- Exercise requirements
What lines of the data below hold "more"? Show them.

- Provided information
# # #

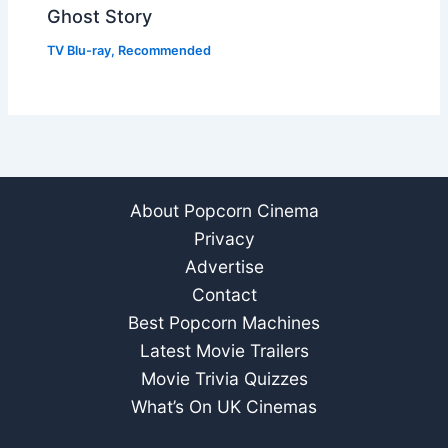
Ghost Story
TV Blu-ray
,
Recommended
About Popcorn Cinema
Privacy
Advertise
Contact
Best Popcorn Machines
Latest Movie Trailers
Movie Trivia Quizzes
What’s On UK Cinemas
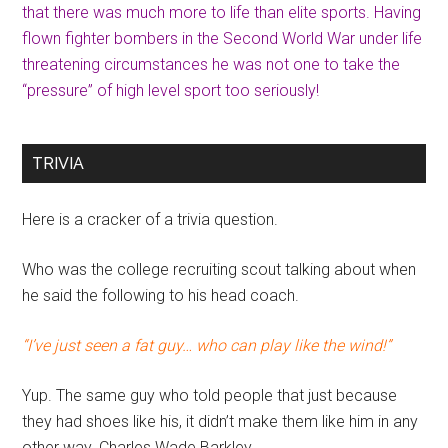
that there was much more to life than elite sports. Having
flown fighter bombers in the Second World War under life
threatening circumstances he was not one to take the
“pressure” of high level sport too seriously!
TRIVIA
Here is a cracker of a trivia question.
Who was the college recruiting scout talking about when
he said the following to his head coach.
“I’ve just seen a fat guy… who can play like the wind!”
Yup. The same guy who told people that just because
they had shoes like his, it didn’t make them like him in any
other way. Charles Wade Barkley.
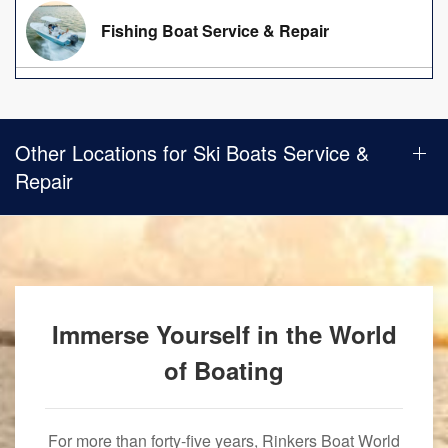
Fishing Boat Service & Repair
Other Locations for Ski Boats Service &
Repair
Immerse Yourself in the World
of Boating
For more than forty-five years, Rinkers Boat World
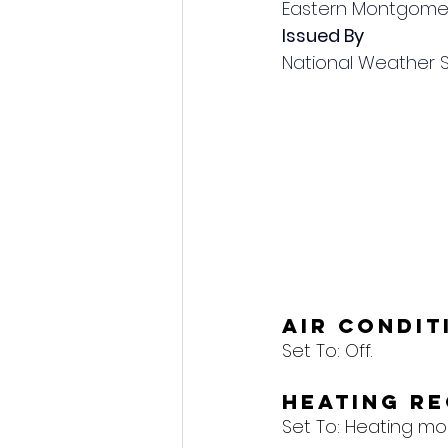
Eastern Montgome
Issued By
National Weather 
Air Condi
Set To: 
Off.
Heating R
Set To: 
Heating mod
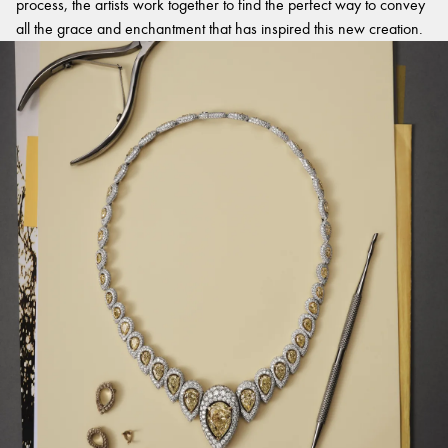
process, the artists work together to find the perfect way to convey
all the grace and enchantment that has inspired this new creation.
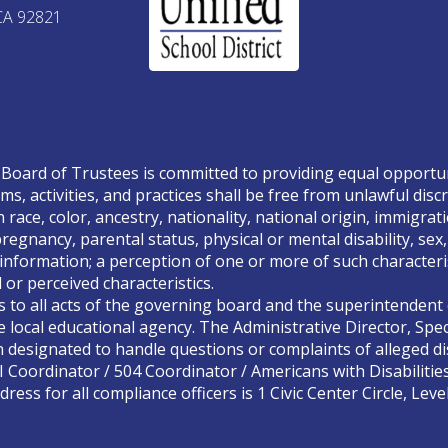
CA 92821
Board of Trustees is committed to providing equal opportunity
ms, activities, and practices shall be free from unlawful disc
race, color, ancestry, nationality, national origin, immigrati
, pregnancy, parental status, physical or mental disability, se
 information; a perception of one or more of such characteris
or perceived characteristics.
s to all acts of the governing board and the superintendent o
 local educational agency. The Administrative Director, Spec
designated to handle questions or complaints of alleged dis
II Coordinator / 504 Coordinator / Americans with Disabilitie
ress for all compliance officers is 1 Civic Center Circle, Lev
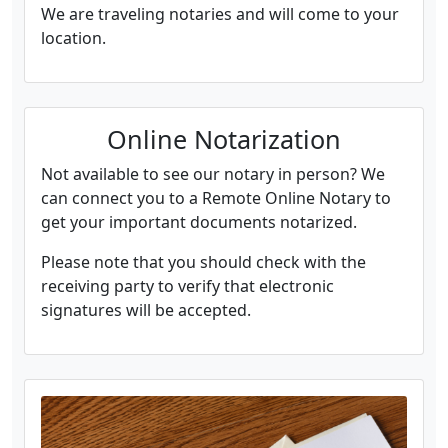
We are traveling notaries and will come to your
location.
Online Notarization
Not available to see our notary in person? We
can connect you to a Remote Online Notary to
get your important documents notarized.
Please note that you should check with the
receiving party to verify that electronic
signatures will be accepted.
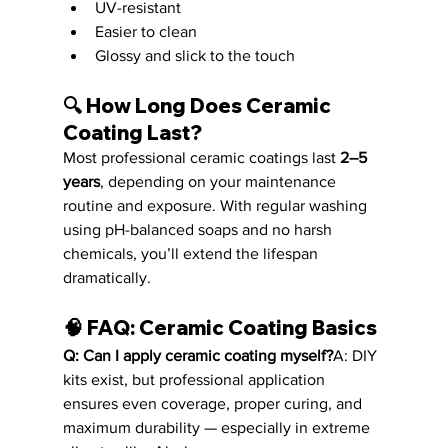
UV-resistant
Easier to clean
Glossy and slick to the touch
🔍 
How Long Does Ceramic 
Coating Last?
Most professional ceramic coatings last 
2–5 
years
, depending on your maintenance 
routine and exposure. With regular washing 
using pH-balanced soaps and no harsh 
chemicals, you’ll extend the lifespan 
dramatically.
🧠 
FAQ: Ceramic Coating Basics
Q: Can I apply ceramic coating myself?
A: DIY 
kits exist, but professional application 
ensures even coverage, proper curing, and 
maximum durability — especially in extreme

# # #

- Exercise solution
that there was much more to life than elite sports. Having
For more than forty-five years, Rinkers Boat World
 information; a perception of one or more of such characteris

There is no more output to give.